A cena descrita busca chamar a atenção para a monotonia que conforma os espaços onde entregadores esperam por pedidos durante boa parte das jornadas, e onde pudemos, na pesquisa de campo, nos aproximar e conversar com vários deles. O contraste entre a correria dos enxames de motos coletando e distribuindo pedidos nas ruas e avenidas da cidade e o tédio nos momentos de espera que se processa nesses espaços de franja de que falamos parece exemplar. Isso porque, quando não estão indo retirar ou entregar um volume, a principal atividade realizada por esses trabalhadores consiste em esperar. Nas franjas – ao redor de shoppings centers, restaurantes, comércios, dark kitchens e dark stores – concentram-se, em docas de shoppings ou bolsões de motos nas ruas, motoboys que, no aguardo de uma notificação do aplicativo avisando que há uma corrida a ser realizada, permanecem parados. Esse “tempo morto” – durante o qual, obviamente, os entregadores não recebem nada, apesar do estado de prontidão e disponibilidade em que se encontram – é indispensável à forma de trabalho just-in-time, já que para que a realização de entregas possa acompanhar a demanda de pedidos – mais ou menos imprevisível – é necessário que exista sempre uma porção deles ociosos, em espera, disponíveis para começar a trabalhar de forma imediata (Liberato, 2020).

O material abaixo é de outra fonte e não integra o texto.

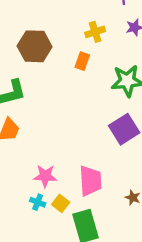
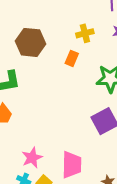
pink star: (45, 176) -> (32, 158), turned -30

No novo momento da acumulação do capital observa-se, em meio à dissolução do assalariamento, uma verdadeira intensificação do trabalho. Essa mudança é acompanhada pela emergência do que Arantes (2014) chama de “estado de emergência penal e social” posto para governar a insegurança social e gerenciar um trabalho desclassificado e dessocializado. Se a virada dos tempos coloca toda uma população em estado de emergência ou insurgência – os “pobres problemáticos” ou o “exército criminal de reserva” (Feltran, 2011), fruto da desestruturação do exército industrial de reserva ocorrida com o fim da sociedade salarial –, é preciso então que ela seja processada e controlada, contida e punida. Seja pela via do encarceramento em massa, seja por um continuum punitivo nas ruas, a própria espera torna-se uma forma de punição. Sem propósito ou horizonte, ela [a espera] serve unicamente a um mecanismo de gestão do trabalho pela mobilização total. Tudo isso em compasso com a emergência de um regime temporal muito mais célere do que o fordista, no qual é absolutamente impossível perder tempo.

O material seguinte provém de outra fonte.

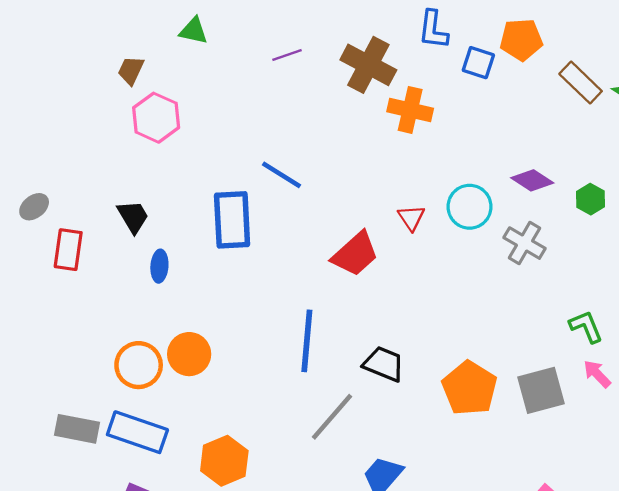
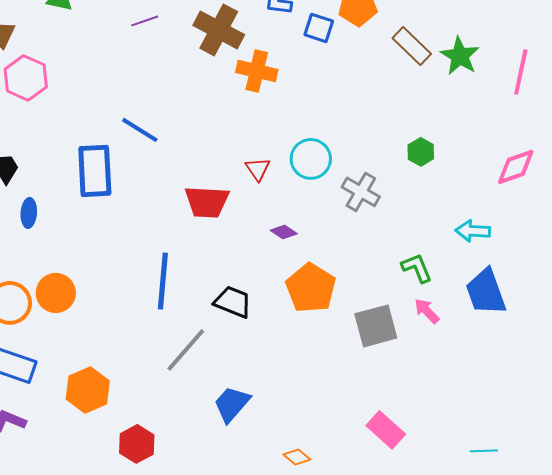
purple diamond: (532, 180) -> (284, 232), moved, size x0.7
red trapezoid: (355, 254) -> (207, 202), turned 45
orange pentagon: (470, 388) -> (311, 288), moved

Embora, ao descrever as zonas de espera do mundo contemporâneo, Arantes não mencione especificamente bolsões ou docas de motocicletas, não é difícil enxergar nesses espaços a materialização da espera como punição que excede os indivíduos na onipresença do presente e se converte, de horizonte, em disciplina, “inerente ao regime de historicidade que caracteriza o momento atual da acumulação mundializada” (Arantes, 2014, p. 166). A espera sem horizonte opera como intensificadora de um sofrimento social disciplinador.

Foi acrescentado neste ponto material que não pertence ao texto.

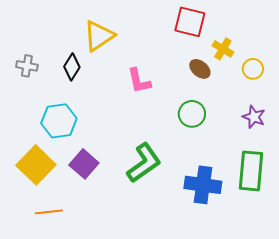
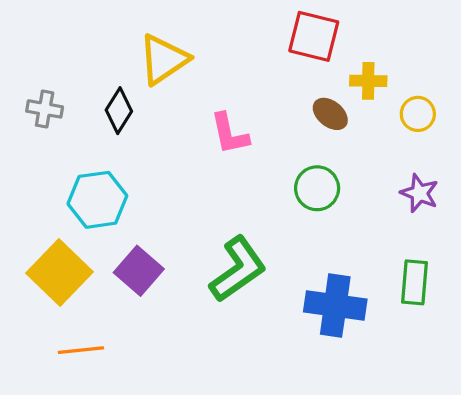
yellow cross: (223, 49) -> (368, 81), turned -30
green rectangle: (251, 171) -> (414, 282), size x0.7

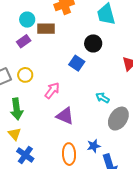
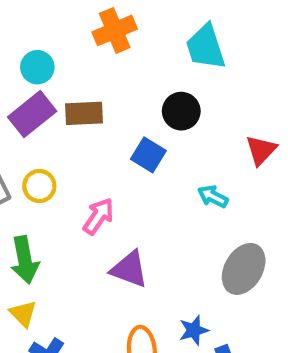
brown rectangle: (46, 29) -> (84, 113), moved
purple rectangle: (24, 41) -> (32, 114), size x1.5
cyan arrow: (103, 98) -> (213, 197), moved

Contudo, a espera punitiva e o cínico escancarar só pode existir porque, de um lado, os edifícios de fundo e as zonas de franja permanecem ocultas da imagem total que a cidade faz de si própria – eles podem não esconder o mundo sujo do trabalho, mas eles próprios estão escondidos no tecido urbano. Daí, também, explica-se a necessidade de que esses espaços estejam sempre sob a vigilância dos seguranças privados que regulam as dinâmicas dos lugares de fundo e determinam o quanto e como um lugar transbordará ao outro. Isso quer dizer que as conexões entre esse par aparentemente binário se tornam igualmente importantes quanto o é a sua separação.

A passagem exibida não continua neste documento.